Num estudo muito recente, o cientista político brasileiro Marcus André Melo contextualiza e relativiza a crise brasileira em curso. Daí se depreende que aquilo que está sucedendo é menos invulgar do que se poderia crer e que os ecos mediáticos do processo de destituição da presidente Dilma se devem muito mais à natureza ideológica e autoritária do partido no poder, o PT, do que a alegados desígnios anti-democráticos da parte dos actuais adversários do PT, ainda há pouco tempo seus aliados no governo.

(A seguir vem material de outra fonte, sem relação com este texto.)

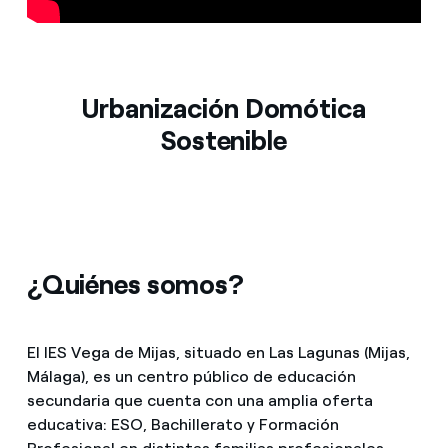
Prensa
Agenda
Urbanización Domótica
Sostenible
¿Quiénes somos?
El IES Vega de Mijas, situado en Las Lagunas (Mijas,
Málaga), es un centro público de educación
secundaria que cuenta con una amplia oferta
educativa: ESO, Bachillerato y Formación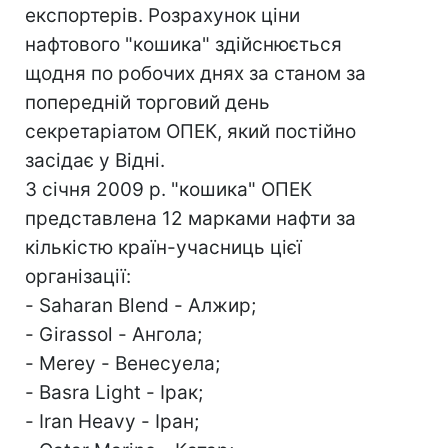
експортерів. Розрахунок ціни
нафтового "кошика" здійснюється
щодня по робочих днях за станом за
попередній торговий день
секретаріатом ОПЕК, який постійно
засідає у Відні.
З січня 2009 р. "кошика" ОПЕК
представлена ​​12 марками нафти за
кількістю країн-учасниць цієї
організації:
- Saharan Blend - Алжир;
- Girassol - Ангола;
- Merey - Венесуела;
- Basra Light - Ірак;
- Iran Heavy - Іран;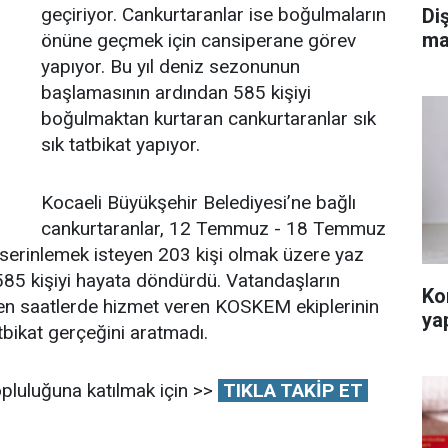
geçiriyor. Cankurtaranlar ise boğulmaların
Diş
ma
önüne geçmek için cansiperane görev
yapıyor. Bu yıl deniz sezonunun
başlamasının ardından 585 kişiyi
boğulmaktan kurtaran cankurtaranlar sık
sık tatbikat yapıyor.
Kocaeli Büyükşehir Belediyesi’ne bağlı
cankurtaranlar, 12 Temmuz - 18 Temmuz
e serinlemek isteyen 203 kişi olmak üzere yaz
5 kişiyi hayata döndürdü. Vatandaşların
Ko
enen saatlerde hizmet veren KOSKEM ekiplerinin
ya
tbikat gerçeğini aratmadı.
pluluğuna katılmak için >>
TIKLA TAKİP ET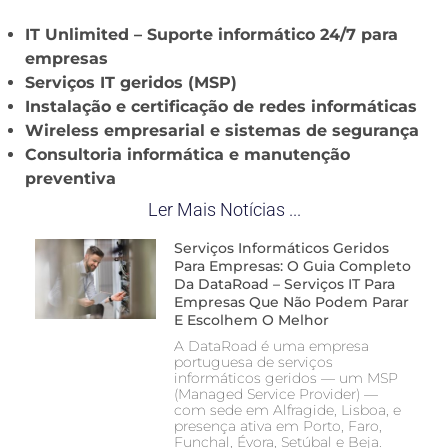
IT Unlimited – Suporte informático 24/7 para
empresas
Serviços IT geridos (MSP)
Instalação e certificação de redes informáticas
Wireless empresarial e sistemas de segurança
Consultoria informática e manutenção
preventiva
Ler Mais Notícias ...
Serviços Informáticos Geridos
Para Empresas: O Guia Completo
Da DataRoad – Serviços IT Para
Empresas Que Não Podem Parar
E Escolhem O Melhor
A DataRoad é uma empresa
portuguesa de serviços
informáticos geridos — um MSP
(Managed Service Provider) —
com sede em Alfragide, Lisboa, e
presença ativa em Porto, Faro,
Funchal, Évora, Setúbal e Beja.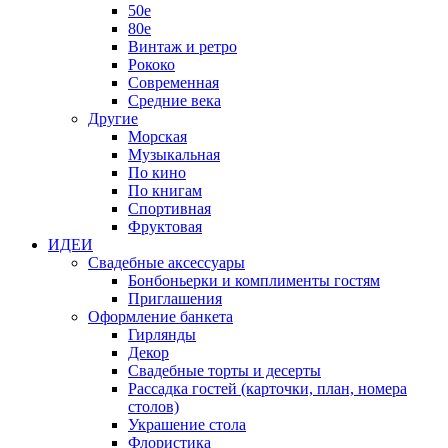
50е
80е
Винтаж и ретро
Рококо
Современная
Средние века
Другие
Морская
Музыкальная
По кино
По книгам
Спортивная
Фруктовая
ИДЕИ
Свадебные аксессуары
Бонбоньерки и комплименты гостям
Приглашения
Оформление банкета
Гирлянды
Декор
Свадебные торты и десерты
Рассадка гостей (карточки, план, номера
столов)
Украшение стола
Флористика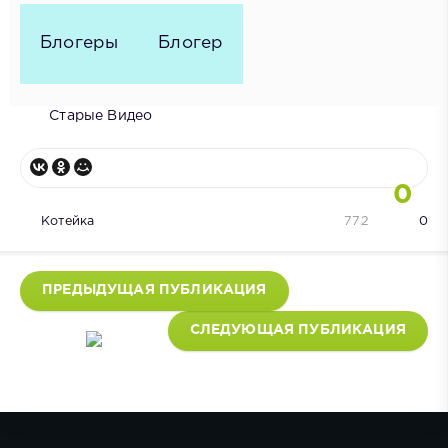
Блогеры
Блогер
Старые Видео
0
Котейка
772
0
ПРЕДЫДУЩАЯ ПУБЛИКАЦИЯ
СЛЕДУЮЩАЯ ПУБЛИКАЦИЯ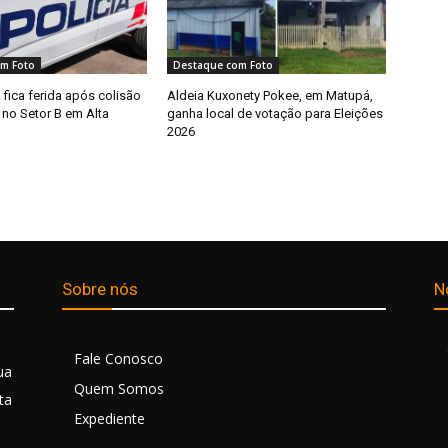
m Foto
Destaque com Foto
 fica ferida após colisão
Aldeia Kuxonety Pokee, em Matupá,
 no Setor B em Alta
ganha local de votação para Eleições
2026
Sobre nós
N
Fale Conosco
ua
Quem Somos
ta
Expediente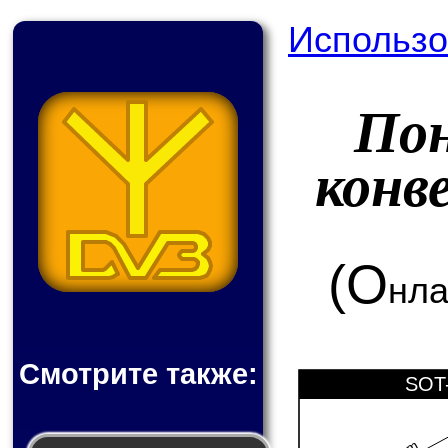
Использо
По
конв
(О
нла
Смотрите также:
SOT-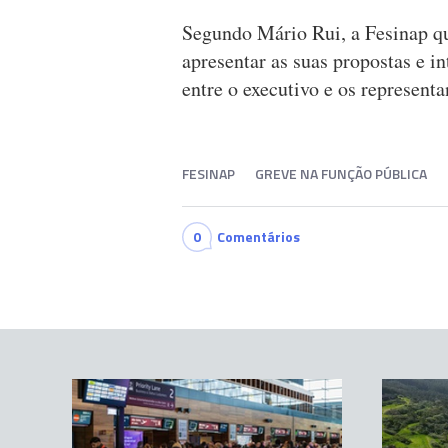
Segundo Mário Rui, a Fesinap qu
apresentar as suas propostas e i
entre o executivo e os represent
FESINAP
GREVE NA FUNÇÃO PÚBLICA
0
Comentários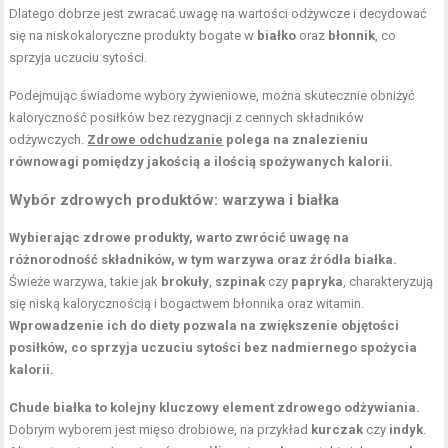
Dlatego dobrze jest zwracać uwagę na wartości odżywcze i decydować
się na niskokaloryczne produkty bogate w
białko
oraz
błonnik
, co
sprzyja uczuciu sytości.
Podejmując świadome wybory żywieniowe, można skutecznie obniżyć
kaloryczność posiłków bez rezygnacji z cennych składników
odżywczych.
Zdrowe odchudzanie
polega na znalezieniu
równowagi pomiędzy jakością a ilością spożywanych kalorii.
Wybór zdrowych produktów: warzywa i białka
Wybierając zdrowe produkty, warto zwrócić uwagę na
różnorodność składników, w tym warzywa oraz źródła białka.
Świeże warzywa, takie jak
brokuły
,
szpinak
czy
papryka
, charakteryzują
się niską kalorycznością i bogactwem błonnika oraz witamin.
Wprowadzenie ich do diety pozwala na zwiększenie objętości
posiłków, co sprzyja uczuciu sytości bez nadmiernego spożycia
kalorii.
Chude białka to kolejny kluczowy element zdrowego odżywiania.
Dobrym wyborem jest mięso drobiowe, na przykład
kurczak
czy
indyk
.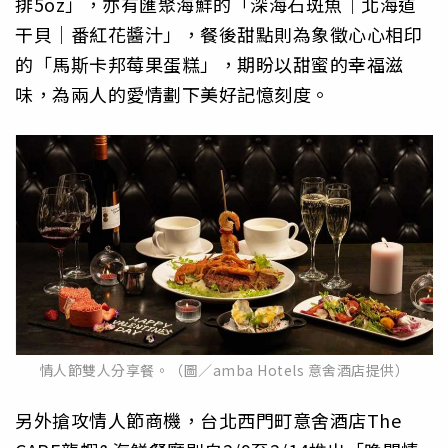
排5oz」，亦有匯聚海鮮的「深海石斑魚｜北海道
干貝｜番紅花醬汁」，餐後甜點則為象徵心心相印
的「馬斯卡邦莓果蛋糕」，期盼以甜蜜的幸福滋
味，為兩人的愛情劃下美好記憶刻度。
情人節雙人分享餐。（圖／amba Hotels 意舍酒店提供）
另外搶攻情人節商機，台北西門町意舍酒店The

Com efeito, o regime presidencial importado dos Estados Unidos pela maioria dos países da América Latina está longe de funcionar da mesma maneira que no país de origem, que aliás também não está ausente de conflitos entre presidentes e membros do Congresso. Na América Latina, o recurso ao «impeachment» dos presidentes é frequente e, no Brasil, desde o fim da ditadura militar, além da destituição do presidente Collor em 1992, na qual Lula participou activamente, o PT moveu quatro tentativas de «impeachment» sem sucesso contra Fernando Henrique Cardoso!

Na realidade, a extrema fragmentação partidária, que passou de 18 partidos na presidência de FHC a cerca de 30 com Dilma (se contarmos as fracções internas de muitos desses partidos clientelares), bem como o efectivo peso político do federalismo através dos governadores estaduais, esses sim é que são responsáveis por aquilo que é conhecido no Brasil como o «presidencialismo de coalizão», cuja pulverização e custos fiscais fizeram com que Dilma tenha «semi-presidencializado» o sistema político com 13 partidos na coalizão governamental! Neste momento, o que ela e o PT estão a enfrentar é o desmoronamento dessa gigantesca e heteróclita coalizão, que ia desde a extrema-esquerda à direita mais oportunista, perante a profunda recessão económica e as revelações do enorme sistema de corrupção da empresa estatal Petrobrás, que já levou à cadeia dirigentes do PT.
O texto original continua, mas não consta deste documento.